Collectif critique

Le virus et la langue

par Gisèle Berkman

Mis en ligne le 9 mai 2020

Comme pour narguer notre propension à tout dématérialiser, Covid19 nous a rendus malades du toucher. Même après un paiement soi-disant “sans contact”, il nous faut à présent désinfecter nos cartes bleues ! Et nous voici entraînés dans l’infernale noria des gestes : désinfecter la main qui a tenu le coton imbibé de solution désinfectante, et aussi la serrure qui a reçu la clé contenue dans le sac qui a connu la rue… chaque geste en enveloppe un autre, en un jeu de poupées russes où pourrait bien s’épuiser la journée d’un hypocondriaque. Mais les hypocondriaques et les “TOC”, nous dit-on, se portent plutôt bien en ces temps affolants : c’est que l’épidémie leur donne raison, et que l’on n’est jamais trop précautionneux dans un monde où tout contact se réplique en une série sans fin – jusqu’à cette boucle absurde, ce vertige pour métaphysicien fou, d’une désinfection se désinfectant elle-même.
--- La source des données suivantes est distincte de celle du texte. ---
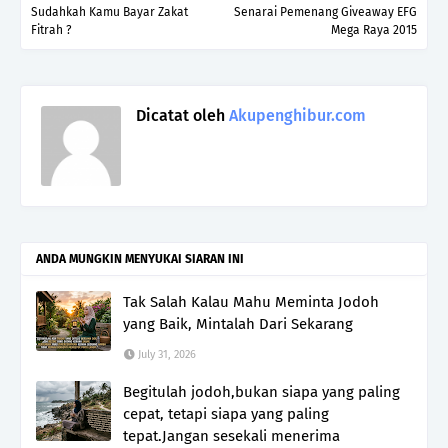
Sudahkah Kamu Bayar Zakat
Senarai Pemenang Giveaway EFG
Fitrah ?
Mega Raya 2015
Dicatat oleh
Akupenghibur.com
ANDA MUNGKIN MENYUKAI SIARAN INI
Tak Salah Kalau Mahu Meminta Jodoh
yang Baik, Mintalah Dari Sekarang
July 31, 2026
Begitulah jodoh,bukan siapa yang paling
cepat, tetapi siapa yang paling
tepat.Jangan sesekali menerima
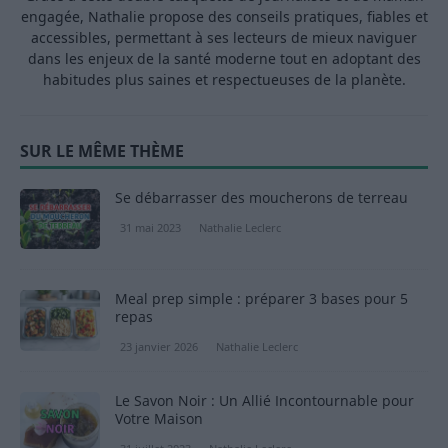
engagée, Nathalie propose des conseils pratiques, fiables et
accessibles, permettant à ses lecteurs de mieux naviguer
dans les enjeux de la santé moderne tout en adoptant des
habitudes plus saines et respectueuses de la planète.
SUR LE MÊME THÈME
Se débarrasser des moucherons de terreau
31 mai 2023
Nathalie Leclerc
Meal prep simple : préparer 3 bases pour 5
repas
23 janvier 2026
Nathalie Leclerc
Le Savon Noir : Un Allié Incontournable pour
Votre Maison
Il n’est pas de toucher qui ne se touche : il me semble bien que c’est Merleau-Ponty qui introduisait cette structure essentielle du touchant-touché à la base de sa phénoménologie : l’auto-affection. Or à présent, chaque touche est potentiellement chargée de virus. Mais comment être au monde sans (se) toucher ? Notre commun se débanalise, se fait dangereuse comm(imm)unité.

A la lueur du covid, la langue se fait potentiellement contaminée et contaminante. Suspecte, assurément, dans la mesure où toute métaphore est un transport, véhiculant une charge. De part en part, toute la structure de la langue comme charge, comme touche, comme “comme”, se trouve convoquée. Voici que toute charge s’avère potentiellement mortelle : gorgée de ce virus qui va se déposer au fond de nos poumons, et en coller les alvéoles, rendant impossible la respiration. Depuis longtemps, le poète Jean-Louis Giovannoni dit qu’il veut écrire “avec des mots qui touchent”. Faudra-t-il, désormais, aseptiser nos vocables ? La rhétorique du pouvoir s’en charge. Mais les rois sont nus, et nous demeurons sans masque – quelle image !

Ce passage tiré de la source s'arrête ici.